Yvette se acercó a John para entregarle un diente cristalino muy parecido
al que les enseñó en aquella fogata, brillante y de color naranja.
Yvette: Ven
a mí cuando me necesites, cariño. Jürgen te explicará cómo funciona.
Acto seguido, la niña se dirigió al capitán, saltándole encima para
prenderse de su cuello en un efusivo abrazo.
Yvette: Mi
pequeño Jürgen… no me olvides.
Brandt: Nunca.
El capitán completó el abrazo de Yvette, segundos después se separaron. Todos
subieron de nuevo a sus bestias para tomar caminos separados.
Yvette: ¡Sabrán
de nosotros muy pronto!
Brandt sacó un objeto de las alforjas que llevaba en el camello, era un
pedazo roto de metal, seguramente de la espada que se rompió en el combate con Yvette.
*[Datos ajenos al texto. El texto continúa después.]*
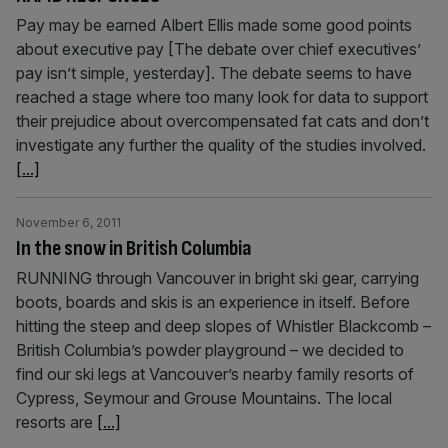
Pay may be earned Albert Ellis made some good points
about executive pay [The debate over chief executives’
pay isn’t simple, yesterday]. The debate seems to have
reached a stage where too many look for data to support
their prejudice about overcompensated fat cats and don’t
investigate any further the quality of the studies involved.
[...]
November 6, 2011
In the snow in British Columbia
RUNNING through Vancouver in bright ski gear, carrying
boots, boards and skis is an experience in itself. Before
hitting the steep and deep slopes of Whistler Blackcomb –
British Columbia’s powder playground – we decided to
find our ski legs at Vancouver’s nearby family resorts of
Cypress, Seymour and Grouse Mountains. The local
resorts are
[...]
Lo lanzó hacia Fantine, quien lo atrapó con dos dedos y una cara sonriente.
Fantine: Au revoir.
Avanzaron por el tortuoso desierto durante unas cuatro horas. Hasta que la vía
férrea fue visible en la lejanía, al final de un pasillo de cactus y arbustos
extraños.
Mientras marchaban a paso lento, John sintió algo ridículamente rápido pasar
justo frente a su rostro, cuando volteó hacia la izquierda, vio una flecha
clavada sobre uno de los altos cactus que adornaban el camino.
Kitty: Akhis yest'.
Georgie: ¿Cómo
mierda llegó aquí?
Al virar al lado opuesto,
Kitty salía de entre los arbustos, con arco en mano y vestida con un uniforme
color kaki.
Brandt: Te
dije que nos estaban buscando.
De unos arbustos ubicados más adelante, salía Lana, luciendo idéntica a su hermana, como siempre. Sobre sus brazos llevaba una especie de gato pequeño del color del desierto, como si estuviera arrullándolo. A su lado caminaba un enorme gato, del mismo color y enormes orejas puntiagudasdelineadas de negro, pendiente de lo que hacía con el cachorro, probablemente era su madre.
Kitty: ¡¿Dónde
mierda estaban?! Llevamos días buscándolos, llegamos a este tierrero y sólo nos
encontramos con noticias de un tren destruido y una batalla por comenzar.
Brandt: Tuvimos
un pequeño percance que decidimos interpretar como vacaciones, pero la misión
está cumplida.
Kitty: Debemos
irnos ya, todo apunta a que Germania y Anglia desplegarán fuerzas para contener
a los beduinos.
Lana se acercó a John con
sus amigos felinos.
Lana: Caracales
¿no son hermosos?
Brandt: ¿Por
qué Eileen las envió a ustedes? ¿No deberían morir con este calor?
Lana: No
puedo decir que me guste, pero nos adaptamos.
Kitty: ¿Querías
que enviara a Ruby a rastrearte en medio de un país desértico?
El capitán rió.
Brandt: Suban,
salgamos de aquí. Lana, despídete de tus amigos.
Tras liberar a la cría
con su madre, Lana subió a la parte trasera del camello de John, Kitty hizo lo
propio con el de Brandt. Continuaron con la marcha.
John: Lady
Kitty.
Kitty, sorprendida, miró
inmediatamente a John.
John: Puedes
llamarme John.
La chica rusa le dedicó una sonrisa pícara, antes de recostarse sobre su espalda.